The comments came after figures released by Cyprus Turkish Civil Servants Union (KTAMS) revealed that the number of retirement pensions paid by the ‘government’ was all but equal to the number of worker salaries paid.
While just over 14,000 people collect administration salaries each month, 11,600-odd receive pensions, the figures said.
“The ratio of workers to retired people should be four to one. But is it barely two to one,” Turkish Cypriot trades unionist Ozay Andic said, adding that while governments can usually expect to pay pensions for 10 to 12 years after a person retires, in north Cyprus they were commonly being paid for up to 30 years.
“In a country where 80 to 85 per cent of locally collected taxes go towards paying state salaries and pensions, it is unavoidable that this will create problems, because nothing is then left to invest in projects that would create real employment,” Andic added.
Fellow unionist Mehmet Ozkardas, head of the Civil Sevants Union (KAMU-SEN), said part of the blame rested with previous leaderships that had used employment as a way of maintaining political power “by allowing people to draw pensions after working for just five years in the state sector”.
The economic implications of the policy, he added, were that those retiring early had then taken up jobs in the private sector, effectively earning two salaries and blocking positions that might have been taken up by the genuinely unemployed.
But while changes in the law now make it more difficult for public sector employees to retire under the age of 55, over-employment and under production in the public sector remained a major obstacle for development of the private sector, Ozkardas said.
Head of north Nicosia-based Toros Trading’s Fikri Tosos agreed, telling the Cyprus Mail, “If you have a job that requires 10 people, and you employ 50 people to do it, you can guarantee that it won’t get done.”
Over-employment in the public sector also meant that very little cash was left over for investment in the infrastructure – something that further inhibited development of a healthy private sector.
Over-employment, Toros said, stemmed from the practice of providing jobs in return for political support. He gave the example of ‘state’-run Cyprus Turkish Airlines, (CTA), which he said was currently in the process of employing 1,200 new staff.
“The number should not exceed 400. After all, they only have five planes,” Toros said, adding: “Offering jobs is a tremendous way to attract votes”.
Toros also pointed to another practice whereby those in the higher echelons of power within public corporations were laid off, but continued receiving their salaries, when the administration that employed them was voted out of office. An example he gave was the ‘state’ broadcaster BRT.
“There are 800 people working for BRT, but only around 600 go to work.”
The remaining 200, he said, were employed by the previous administration and now get paid their full salaries to stay at home.

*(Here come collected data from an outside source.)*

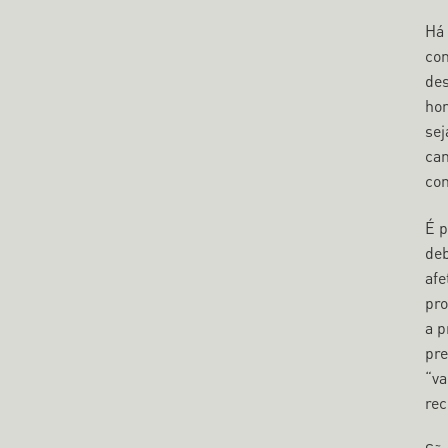
Há 
com
des
hom
sej
can
con
​É 
deb
afe
pro
a p
pre
“va
rec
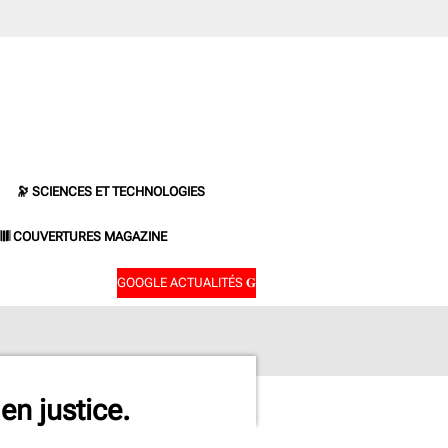
🔭 SCIENCES ET TECHNOLOGIES
𝄂𝄂𝄀𝄁𝄃𝄂𝄂𝄃 COUVERTURES MAGAZINE
GOOGLE ACTUALITÉS 𝐆
en justice.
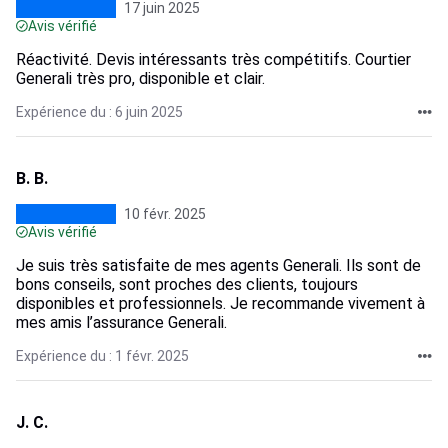
17 juin 2025
Avis vérifié
Réactivité. Devis intéressants très compétitifs. Courtier
Generali très pro, disponible et clair.
Expérience du : 6 juin 2025
B. B.
10 févr. 2025
Avis vérifié
Je suis très satisfaite de mes agents Generali. Ils sont de
bons conseils, sont proches des clients, toujours
disponibles et professionnels. Je recommande vivement à
mes amis l’assurance Generali.
Expérience du : 1 févr. 2025
J. C.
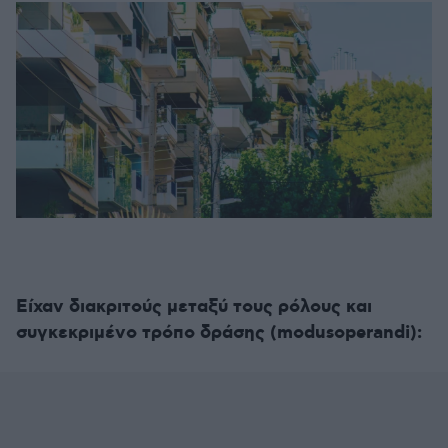
Είχαν διακριτούς μεταξύ τους ρόλους και
συγκεκριμένο τρόπο δράσης (modusoperandi):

The Nicosia businessman believes that far from tackling the problem of an over-inflated public sector, the current administration has been either unable or unwilling to tackle an economic reality that it knows is at the heart of north Cyprus’ enfeebled economy.
“For five months of the year, civil servants work for just half a day.
“Teachers teach privately in the afternoons; others work on farms or in shops. This is totally illegal and none of these earnings are declared, but everyone turns a blind eye”.